**To do**
Look through the entries below and copy exactly the part that begins with the line containing "Tableau des tailles" and ends with the line containing "farmaci e medicamenti che". Do not copy the pictures.

*** Begin section ***

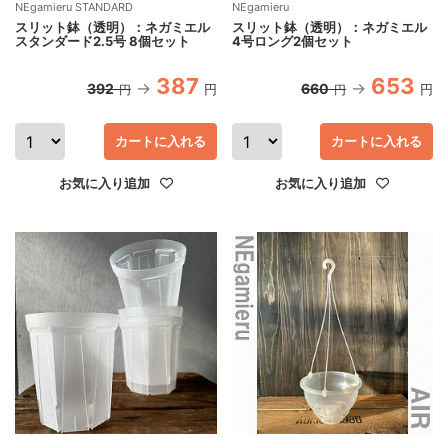
NEgamieru STANDARD
NEgamieru
スリット鉢（透明）：ネガミエル
スリット鉢（透明）：ネガミエル
スタンダード2.5号 8個セット
4号ロング2個セット
387
653
392
660
円
円
円
円
カートに入れる
カートに入れる
お気に入り追加
お気に入り追加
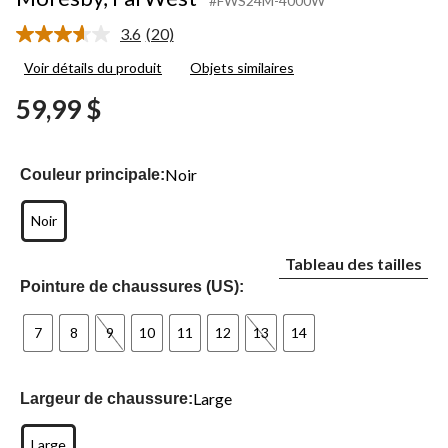
#FWS24M-4000W
3.6
(20)
Lire
les
Voir détails du produit
Objets similaires
20
commentaires.
59,99 $
Lien
vers
la
même
page.
Noir
Couleur principale:
Noir
Tableau des tailles
Pointure de chaussures (US):
7
8
9
10
11
12
13
14
Large
Largeur de chaussure:
Large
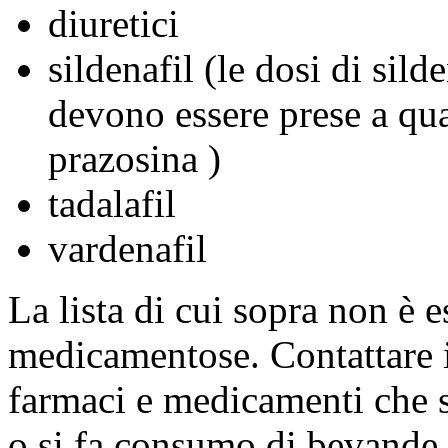
diuretici
sildenafil (le dosi di sil
devono essere prese a qua
prazosina )
tadalafil
vardenafil
La lista di cui sopra non è e
medicamentose. Contattare i
farmaci e medicamenti che 
o si fa consumo di bevande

*** End section ***

**Result of this task**
Tableau des tailles
Pointure de chaussures (US):
7
8
9
10
11
12
13
14
Large
Largeur de chaussure:
Large
diuretici
sildenafil (le dosi di sil
devono essere prese a qua
prazosina )
tadalafil
vardenafil
La lista di cui sopra non è e
medicamentose. Contattare i
farmaci e medicamenti che 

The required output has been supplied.